* [Data to examine]

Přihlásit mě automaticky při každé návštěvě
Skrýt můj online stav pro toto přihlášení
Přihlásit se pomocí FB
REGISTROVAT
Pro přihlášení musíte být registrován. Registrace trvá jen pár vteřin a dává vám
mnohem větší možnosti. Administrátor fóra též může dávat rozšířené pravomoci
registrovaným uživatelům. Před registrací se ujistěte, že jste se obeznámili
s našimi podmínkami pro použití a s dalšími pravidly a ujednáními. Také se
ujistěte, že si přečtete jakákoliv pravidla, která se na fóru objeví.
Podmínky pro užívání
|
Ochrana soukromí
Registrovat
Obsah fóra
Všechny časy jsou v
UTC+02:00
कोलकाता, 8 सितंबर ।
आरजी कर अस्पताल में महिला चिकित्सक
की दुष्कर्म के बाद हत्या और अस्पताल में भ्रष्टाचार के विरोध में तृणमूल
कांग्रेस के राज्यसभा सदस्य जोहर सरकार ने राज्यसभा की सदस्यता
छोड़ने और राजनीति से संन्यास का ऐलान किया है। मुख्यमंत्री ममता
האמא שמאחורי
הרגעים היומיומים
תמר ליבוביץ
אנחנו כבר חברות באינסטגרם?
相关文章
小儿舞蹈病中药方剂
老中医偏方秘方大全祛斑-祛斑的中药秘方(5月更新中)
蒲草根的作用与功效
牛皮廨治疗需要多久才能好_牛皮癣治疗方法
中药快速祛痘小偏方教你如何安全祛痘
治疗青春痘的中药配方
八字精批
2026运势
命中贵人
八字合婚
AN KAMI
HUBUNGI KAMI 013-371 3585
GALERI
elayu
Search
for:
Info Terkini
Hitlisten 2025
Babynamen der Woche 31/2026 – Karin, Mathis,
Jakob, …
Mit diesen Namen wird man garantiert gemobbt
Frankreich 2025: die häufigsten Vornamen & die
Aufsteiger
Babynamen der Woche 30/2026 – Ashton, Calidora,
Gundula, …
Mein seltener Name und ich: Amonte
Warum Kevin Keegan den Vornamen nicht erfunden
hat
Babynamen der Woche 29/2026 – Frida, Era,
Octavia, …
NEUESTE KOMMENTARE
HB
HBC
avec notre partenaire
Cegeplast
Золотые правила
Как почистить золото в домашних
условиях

* [What needs to be done] When a line of the records above contains the string "přihlášení", count it once; then give the total and nothing else.

* [Task output] 2